* [Work order]:
Every entry must be repeated exactly in the answer.

(Record set)

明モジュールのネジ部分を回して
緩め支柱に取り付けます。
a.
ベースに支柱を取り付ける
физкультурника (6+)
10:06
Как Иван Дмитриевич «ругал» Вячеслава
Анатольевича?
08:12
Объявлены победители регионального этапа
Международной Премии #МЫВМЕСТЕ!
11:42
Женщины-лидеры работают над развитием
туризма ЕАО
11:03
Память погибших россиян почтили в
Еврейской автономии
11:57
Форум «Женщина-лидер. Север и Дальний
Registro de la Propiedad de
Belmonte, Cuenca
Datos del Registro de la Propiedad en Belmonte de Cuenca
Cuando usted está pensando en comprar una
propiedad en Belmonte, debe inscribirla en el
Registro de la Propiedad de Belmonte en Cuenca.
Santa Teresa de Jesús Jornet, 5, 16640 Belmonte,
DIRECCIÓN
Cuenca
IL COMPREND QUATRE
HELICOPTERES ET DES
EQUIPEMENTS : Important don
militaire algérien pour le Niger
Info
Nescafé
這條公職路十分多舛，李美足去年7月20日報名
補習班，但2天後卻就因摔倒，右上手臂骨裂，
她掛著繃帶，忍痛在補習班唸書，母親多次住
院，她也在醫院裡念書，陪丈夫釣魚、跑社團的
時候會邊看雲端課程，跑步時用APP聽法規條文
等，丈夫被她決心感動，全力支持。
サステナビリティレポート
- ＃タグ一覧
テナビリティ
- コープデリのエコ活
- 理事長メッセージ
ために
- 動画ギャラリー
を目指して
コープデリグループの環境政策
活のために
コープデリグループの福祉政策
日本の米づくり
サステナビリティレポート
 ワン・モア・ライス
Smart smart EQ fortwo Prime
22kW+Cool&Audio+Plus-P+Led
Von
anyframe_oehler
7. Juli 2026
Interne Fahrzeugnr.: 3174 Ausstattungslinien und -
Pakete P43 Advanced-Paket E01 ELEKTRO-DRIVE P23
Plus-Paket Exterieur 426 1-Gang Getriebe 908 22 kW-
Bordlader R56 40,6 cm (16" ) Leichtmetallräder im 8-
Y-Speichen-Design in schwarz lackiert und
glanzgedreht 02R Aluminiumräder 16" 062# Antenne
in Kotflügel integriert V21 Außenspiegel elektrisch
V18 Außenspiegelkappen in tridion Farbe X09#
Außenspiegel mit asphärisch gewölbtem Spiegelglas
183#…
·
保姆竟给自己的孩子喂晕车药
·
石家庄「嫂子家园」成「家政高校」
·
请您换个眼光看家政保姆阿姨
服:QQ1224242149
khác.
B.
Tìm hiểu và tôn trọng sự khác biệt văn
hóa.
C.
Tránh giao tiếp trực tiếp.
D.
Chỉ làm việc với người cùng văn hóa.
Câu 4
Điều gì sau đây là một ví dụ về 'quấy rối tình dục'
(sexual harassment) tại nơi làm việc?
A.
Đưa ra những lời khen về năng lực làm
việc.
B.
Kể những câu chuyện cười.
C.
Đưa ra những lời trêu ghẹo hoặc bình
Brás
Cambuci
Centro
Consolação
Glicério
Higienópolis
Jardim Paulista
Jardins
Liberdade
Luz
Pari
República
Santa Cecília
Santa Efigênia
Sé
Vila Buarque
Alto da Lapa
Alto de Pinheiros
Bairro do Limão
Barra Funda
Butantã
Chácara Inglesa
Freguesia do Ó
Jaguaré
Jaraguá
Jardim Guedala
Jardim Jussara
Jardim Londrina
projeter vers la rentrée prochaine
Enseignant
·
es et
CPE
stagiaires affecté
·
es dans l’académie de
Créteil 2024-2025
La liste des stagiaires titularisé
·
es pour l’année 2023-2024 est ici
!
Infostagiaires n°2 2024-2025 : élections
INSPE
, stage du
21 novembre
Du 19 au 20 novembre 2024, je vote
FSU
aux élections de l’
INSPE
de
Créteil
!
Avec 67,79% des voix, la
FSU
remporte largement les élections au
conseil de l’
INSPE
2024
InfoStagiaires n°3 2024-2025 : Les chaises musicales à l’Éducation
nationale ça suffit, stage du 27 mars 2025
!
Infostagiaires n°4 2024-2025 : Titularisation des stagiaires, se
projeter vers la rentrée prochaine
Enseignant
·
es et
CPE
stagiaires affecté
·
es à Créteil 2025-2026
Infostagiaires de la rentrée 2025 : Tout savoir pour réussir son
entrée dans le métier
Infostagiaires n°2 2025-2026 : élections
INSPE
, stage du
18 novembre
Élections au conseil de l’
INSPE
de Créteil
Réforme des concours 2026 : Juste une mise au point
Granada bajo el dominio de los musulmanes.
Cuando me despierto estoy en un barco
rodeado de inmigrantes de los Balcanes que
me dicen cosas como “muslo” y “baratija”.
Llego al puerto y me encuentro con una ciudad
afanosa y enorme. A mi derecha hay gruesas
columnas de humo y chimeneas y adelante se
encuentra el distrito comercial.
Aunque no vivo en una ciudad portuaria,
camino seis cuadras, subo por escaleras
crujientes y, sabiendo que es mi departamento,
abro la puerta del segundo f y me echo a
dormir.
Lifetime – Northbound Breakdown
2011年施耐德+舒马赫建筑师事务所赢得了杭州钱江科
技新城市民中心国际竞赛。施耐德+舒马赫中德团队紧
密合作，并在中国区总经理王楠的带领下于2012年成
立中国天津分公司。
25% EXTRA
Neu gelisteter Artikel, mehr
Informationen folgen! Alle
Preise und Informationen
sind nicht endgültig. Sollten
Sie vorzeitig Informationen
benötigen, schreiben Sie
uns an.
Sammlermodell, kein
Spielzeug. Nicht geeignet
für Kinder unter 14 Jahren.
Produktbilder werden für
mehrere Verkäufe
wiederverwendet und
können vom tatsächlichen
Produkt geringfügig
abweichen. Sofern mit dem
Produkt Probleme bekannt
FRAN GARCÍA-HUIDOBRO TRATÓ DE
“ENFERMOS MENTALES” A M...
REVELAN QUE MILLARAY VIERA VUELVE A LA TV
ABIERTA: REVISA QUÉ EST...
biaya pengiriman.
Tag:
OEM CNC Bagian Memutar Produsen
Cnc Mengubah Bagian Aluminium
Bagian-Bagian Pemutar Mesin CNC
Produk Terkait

(End Record set)

* [Finished exercise]:
明モジュールのネジ部分を回して
緩め支柱に取り付けます。
a.
ベースに支柱を取り付ける
физкультурника (6+)
10:06
Как Иван Дмитриевич «ругал» Вячеслава
Анатольевича?
08:12
Объявлены победители регионального этапа
Международной Премии #МЫВМЕСТЕ!
11:42
Женщины-лидеры работают над развитием
туризма ЕАО
11:03
Память погибших россиян почтили в
Еврейской автономии
11:57
Форум «Женщина-лидер. Север и Дальний
Registro de la Propiedad de
Belmonte, Cuenca
Datos del Registro de la Propiedad en Belmonte de Cuenca
Cuando usted está pensando en comprar una
propiedad en Belmonte, debe inscribirla en el
Registro de la Propiedad de Belmonte en Cuenca.
Santa Teresa de Jesús Jornet, 5, 16640 Belmonte,
DIRECCIÓN
Cuenca
IL COMPREND QUATRE
HELICOPTERES ET DES
EQUIPEMENTS : Important don
militaire algérien pour le Niger
Info
Nescafé
這條公職路十分多舛，李美足去年7月20日報名
補習班，但2天後卻就因摔倒，右上手臂骨裂，
她掛著繃帶，忍痛在補習班唸書，母親多次住
院，她也在醫院裡念書，陪丈夫釣魚、跑社團的
時候會邊看雲端課程，跑步時用APP聽法規條文
等，丈夫被她決心感動，全力支持。
サステナビリティレポート
- ＃タグ一覧
テナビリティ
- コープデリのエコ活
- 理事長メッセージ
ために
- 動画ギャラリー
を目指して
コープデリグループの環境政策
活のために
コープデリグループの福祉政策
日本の米づくり
サステナビリティレポート
 ワン・モア・ライス
Smart smart EQ fortwo Prime
22kW+Cool&Audio+Plus-P+Led
Von
anyframe_oehler
7. Juli 2026
Interne Fahrzeugnr.: 3174 Ausstattungslinien und -
Pakete P43 Advanced-Paket E01 ELEKTRO-DRIVE P23
Plus-Paket Exterieur 426 1-Gang Getriebe 908 22 kW-
Bordlader R56 40,6 cm (16" ) Leichtmetallräder im 8-
Y-Speichen-Design in schwarz lackiert und
glanzgedreht 02R Aluminiumräder 16" 062# Antenne
in Kotflügel integriert V21 Außenspiegel elektrisch
V18 Außenspiegelkappen in tridion Farbe X09#
Außenspiegel mit asphärisch gewölbtem Spiegelglas
183#…
·
保姆竟给自己的孩子喂晕车药
·
石家庄「嫂子家园」成「家政高校」
·
请您换个眼光看家政保姆阿姨
服:QQ1224242149
khác.
B.
Tìm hiểu và tôn trọng sự khác biệt văn
hóa.
C.
Tránh giao tiếp trực tiếp.
D.
Chỉ làm việc với người cùng văn hóa.
Câu 4
Điều gì sau đây là một ví dụ về 'quấy rối tình dục'
(sexual harassment) tại nơi làm việc?
A.
Đưa ra những lời khen về năng lực làm
việc.
B.
Kể những câu chuyện cười.
C.
Đưa ra những lời trêu ghẹo hoặc bình
Brás
Cambuci
Centro
Consolação
Glicério
Higienópolis
Jardim Paulista
Jardins
Liberdade
Luz
Pari
República
Santa Cecília
Santa Efigênia
Sé
Vila Buarque
Alto da Lapa
Alto de Pinheiros
Bairro do Limão
Barra Funda
Butantã
Chácara Inglesa
Freguesia do Ó
Jaguaré
Jaraguá
Jardim Guedala
Jardim Jussara
Jardim Londrina
projeter vers la rentrée prochaine
Enseignant
·
es et
CPE
stagiaires affecté
·
es dans l’académie de
Créteil 2024-2025
La liste des stagiaires titularisé
·
es pour l’année 2023-2024 est ici
!
Infostagiaires n°2 2024-2025 : élections
INSPE
, stage du
21 novembre
Du 19 au 20 novembre 2024, je vote
FSU
aux élections de l’
INSPE
de
Créteil
!
Avec 67,79% des voix, la
FSU
remporte largement les élections au
conseil de l’
INSPE
2024
InfoStagiaires n°3 2024-2025 : Les chaises musicales à l’Éducation
nationale ça suffit, stage du 27 mars 2025
!
Infostagiaires n°4 2024-2025 : Titularisation des stagiaires, se
projeter vers la rentrée prochaine
Enseignant
·
es et
CPE
stagiaires affecté
·
es à Créteil 2025-2026
Infostagiaires de la rentrée 2025 : Tout savoir pour réussir son
entrée dans le métier
Infostagiaires n°2 2025-2026 : élections
INSPE
, stage du
18 novembre
Élections au conseil de l’
INSPE
de Créteil
Réforme des concours 2026 : Juste une mise au point
Granada bajo el dominio de los musulmanes.
Cuando me despierto estoy en un barco
rodeado de inmigrantes de los Balcanes que
me dicen cosas como “muslo” y “baratija”.
Llego al puerto y me encuentro con una ciudad
afanosa y enorme. A mi derecha hay gruesas
columnas de humo y chimeneas y adelante se
encuentra el distrito comercial.
Aunque no vivo en una ciudad portuaria,
camino seis cuadras, subo por escaleras
crujientes y, sabiendo que es mi departamento,
abro la puerta del segundo f y me echo a
dormir.
Lifetime – Northbound Breakdown
2011年施耐德+舒马赫建筑师事务所赢得了杭州钱江科
技新城市民中心国际竞赛。施耐德+舒马赫中德团队紧
密合作，并在中国区总经理王楠的带领下于2012年成
立中国天津分公司。
25% EXTRA
Neu gelisteter Artikel, mehr
Informationen folgen! Alle
Preise und Informationen
sind nicht endgültig. Sollten
Sie vorzeitig Informationen
benötigen, schreiben Sie
uns an.
Sammlermodell, kein
Spielzeug. Nicht geeignet
für Kinder unter 14 Jahren.
Produktbilder werden für
mehrere Verkäufe
wiederverwendet und
können vom tatsächlichen
Produkt geringfügig
abweichen. Sofern mit dem
Produkt Probleme bekannt
FRAN GARCÍA-HUIDOBRO TRATÓ DE
“ENFERMOS MENTALES” A M...
REVELAN QUE MILLARAY VIERA VUELVE A LA TV
ABIERTA: REVISA QUÉ EST...
biaya pengiriman.
Tag:
OEM CNC Bagian Memutar Produsen
Cnc Mengubah Bagian Aluminium
Bagian-Bagian Pemutar Mesin CNC
Produk Terkait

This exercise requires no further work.